## DATA RECORDS
BEGIN
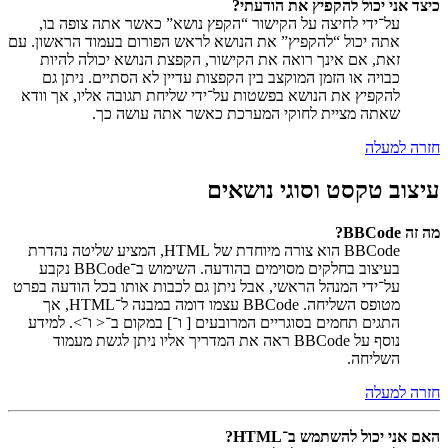
כיצד אני יכול להקפיץ את הודעתי?
על־ידי לחיצה על הקישור “הקפץ נושא” כאשר אתה צופה בו,
אתה יכול “להקפיץ” את הנושא לראש הפורום בעמוד הראשון. עם
זאת, אם אינך רואה את הקישור, הקפצת הנושא יכולה להיות
כבויה או הזמן המוקצב בין הקפצות עדיין לא הסתיים. ניתן גם
להקפיץ את הנושא בפשטות על־ידי שליחת תגובה אליו, אך וודא
שאתה מציית לחוקי המערכת כאשר אתה עושה כך.
חזרה למעלה
עיצוב טקסט וסוגי נושאים
מה זה BBCode?
BBCode הוא צורה מיוחדת של HTML, המציע שליטה נהדרת
בעיצוב בחלקים מסוימים בהודעה. השימוש ב־BBCode נקבע
על־ידי המנהל הראשי, אבל ניתן גם לכבות אותו בכל הודעה בפרט
מטופס השליחה. BBCode עצמו דומה במבנה ל־HTML, אך
התגים תחמים בסוגריים המרובעים [ ו־] במקום ב־< ו־>. למידע
נוסף על BBCode ראה את המדריך אליו ניתן לגשת מעמוד
השליחה.
חזרה למעלה
האם אני יכול להשתמש ב־HTML?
END
## EXERCISE PROMPT
An exact, picture-free copy of the listing above is the goal; write it out now.

## ANSWER TO THE PROBLEM
כיצד אני יכול להקפיץ את הודעתי?
על־ידי לחיצה על הקישור “הקפץ נושא” כאשר אתה צופה בו,
אתה יכול “להקפיץ” את הנושא לראש הפורום בעמוד הראשון. עם
זאת, אם אינך רואה את הקישור, הקפצת הנושא יכולה להיות
כבויה או הזמן המוקצב בין הקפצות עדיין לא הסתיים. ניתן גם
להקפיץ את הנושא בפשטות על־ידי שליחת תגובה אליו, אך וודא
שאתה מציית לחוקי המערכת כאשר אתה עושה כך.
חזרה למעלה
עיצוב טקסט וסוגי נושאים
מה זה BBCode?
BBCode הוא צורה מיוחדת של HTML, המציע שליטה נהדרת
בעיצוב בחלקים מסוימים בהודעה. השימוש ב־BBCode נקבע
על־ידי המנהל הראשי, אבל ניתן גם לכבות אותו בכל הודעה בפרט
מטופס השליחה. BBCode עצמו דומה במבנה ל־HTML, אך
התגים תחמים בסוגריים המרובעים [ ו־] במקום ב־< ו־>. למידע
נוסף על BBCode ראה את המדריך אליו ניתן לגשת מעמוד
השליחה.
חזרה למעלה
האם אני יכול להשתמש ב־HTML?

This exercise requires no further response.